Other risk factors linked to tennis include over-training, inadequate strength and endurance, inflexibility, improper equipment and poor aerobic fitness level, say officials of the United States Tennis Association Sport Science Committee.

But the most crucial element in injury prevention is employing proper stroke mechanics, according to the USTA. It’s particularly important to understand the “kinetic chain” principle, which describes the energy or force generated by one part of the body and how it is transferred to the next link.

The association says that up to 54% of the power generated during a tennis serve, for example, is produced by the legs and trunk. Unseasoned players may not use their legs and trunk adequately to generate this power, and mistakenly put more demands on the smaller muscles in the kinetic chain.

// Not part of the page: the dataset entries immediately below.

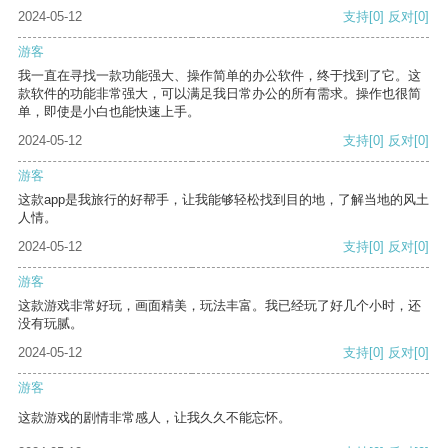
2024-05-12
支持
[0]
反对
[0]
游客
我一直在寻找一款功能强大、操作简单的办公软件，终于找到了它。这
款软件的功能非常强大，可以满足我日常办公的所有需求。操作也很简
单，即使是小白也能快速上手。
2024-05-12
支持
[0]
反对
[0]
游客
这款app是我旅行的好帮手，让我能够轻松找到目的地，了解当地的风土
人情。
2024-05-12
支持
[0]
反对
[0]
游客
这款游戏非常好玩，画面精美，玩法丰富。我已经玩了好几个小时，还
没有玩腻。
2024-05-12
支持
[0]
反对
[0]
游客
这款游戏的剧情非常感人，让我久久不能忘怀。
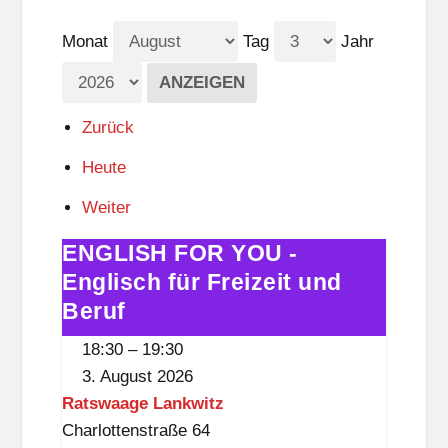
Monat
Tag
Jahr
Zurück
Heute
Weiter
ENGLISH FOR YOU -
ENGLISH
FOR
Englisch für Freizeit und
YOU
Beruf
-
18:30
–
19:30
Englisch
3. August 2026
für
Ratswaage Lankwitz
Freizeit
Charlottenstraße 64
und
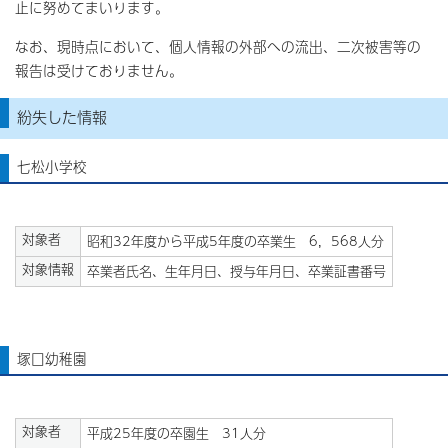
止に努めてまいります。
なお、現時点において、個人情報の外部への流出、二次被害等の
報告は受けておりません。
紛失した情報
七松小学校
対象者
昭和32年度から平成5年度の卒業生 6，568人分
対象情報
卒業者氏名、生年月日、授与年月日、卒業証書番号
塚口幼稚園
対象者
平成25年度の卒園生 31人分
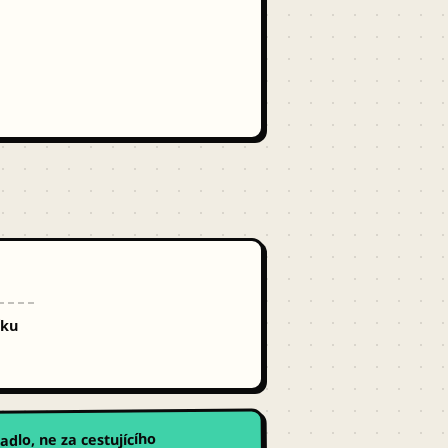
čku
adlo, ne za cestujícího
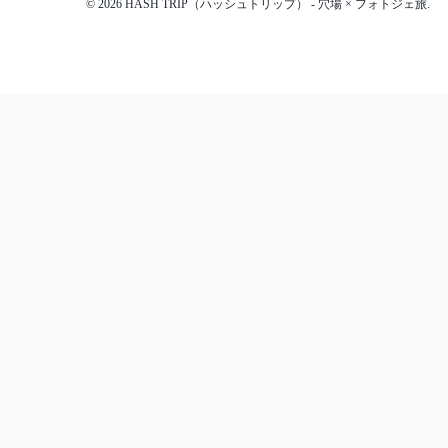
© 2026 HASH TRIP（ハッシュトリップ） - 穴場 × フォトジェ旅.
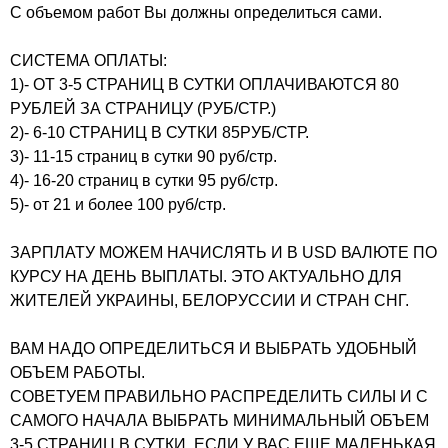
С объемом работ Вы должны определиться сами.
СИСТЕМА ОПЛАТЫ:
1)- ОТ 3-5 СТРАНИЦ В СУТКИ ОПЛАЧИВАЮТСЯ 80
РУБЛЕЙ ЗА СТРАНИЦУ (РУБ/СТР.)
2)- 6-10 СТРАНИЦ В СУТКИ 85РУБ/СТР.
3)- 11-15 страниц в сутки 90 руб/стр.
4)- 16-20 страниц в сутки 95 руб/стр.
5)- от 21 и более 100 руб/стр.
ЗАРПЛАТУ МОЖЕМ НАЧИСЛЯТЬ И В USD ВАЛЮТЕ ПО
КУРСУ НА ДЕНЬ ВЫПЛАТЫ. ЭТО АКТУАЛЬНО ДЛЯ
ЖИТЕЛЕЙ УКРАИНЫ, БЕЛОРУССИИ И СТРАН СНГ.
ВАМ НАДО ОПРЕДЕЛИТЬСЯ И ВЫБРАТЬ УДОБНЫЙ
ОБЪЕМ РАБОТЫ.
СОВЕТУЕМ ПРАВИЛЬНО РАСПРЕДЕЛИТЬ СИЛЫ И С
САМОГО НАЧАЛА ВЫБРАТЬ МИНИМАЛЬНЫЙ ОБЪЕМ
3-5 СТРАНИЦ В СУТКИ, ЕСЛИ У ВАС ЕЩЕ МАЛЕНЬКАЯ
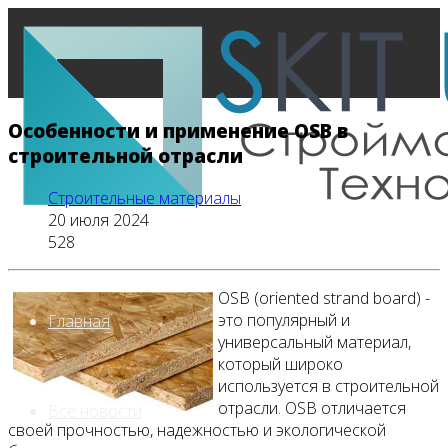
Особенности и применение OSB в
строительной отрасли
Строительные материалы
20 июля 2024
528
OSB (oriented strand board) -
это популярный и
Главная
универсальный материал,
который широко
используется в строительной
отрасли. OSB отличается
Все новости
своей прочностью, надежностью и экологической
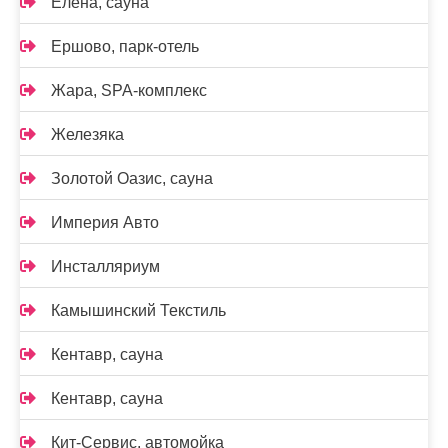
Елена, сауна
Ершово, парк-отель
Жара, SPA-комплекс
Железяка
Золотой Оазис, сауна
Империя Авто
Инсталляриум
Камышинский Текстиль
Кентавр, сауна
Кентавр, сауна
Кит-Сервис, автомойка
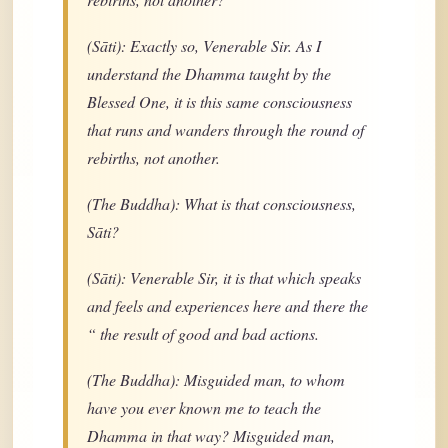
(Sāti): Exactly so, Venerable Sir. As I
understand the Dhamma taught by the
Blessed One, it is this same consciousness
that runs and wanders through the round of
rebirths, not another.
(The Buddha): What is that consciousness,
Sāti?
(Sāti): Venerable Sir, it is that which speaks
and feels and experiences here and there the
“ the result of good and bad actions.
(The Buddha): Misguided man, to whom
have you ever known me to teach the
Dhamma in that way? Misguided man,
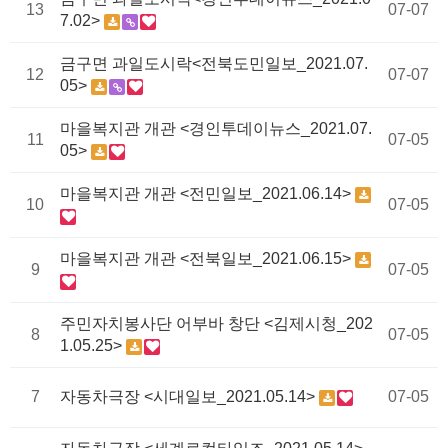
13
07-07
7.02>
금구면 과일도시락<전북도민일보_2021.07.
12
07-07
05>
마을복지관 개관 <경인투데이뉴스_2021.07.
11
07-05
05>
마을복지관 개관 <전민일보_2021.06.14>
10
07-05
마을복지관 개관 <전북일보_2021.06.15>
9
07-05
주민자치봉사단 어부바 창단 <김제시청_202
8
07-05
1.05.25>
7
자동차극장 <시대일보_2021.05.14>
07-05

The result: injury.

When it comes to protecting shoulders and elbows, the USTA says “proper timing and coordination of the kinetic chain is critical for avoiding the types of injuries that can occur in the upper body when hitting an open-stance forehand. Additionally, having adequate strength in the rotator cuff and upper back can help stabilize the shoulder and prevent injury.”

Among exercises that can help prevent such injuries are the low-to-high pull, in which a cable column weight is pulled from about a foot off the ground up and across the body. Straight-arm rowing, which trains the muscles that stabilize the shoulder blades to help protect the rotator cuff from injury, can also help. (Full descriptions of these exercises and others can be found at USTA.org under Sport Science.)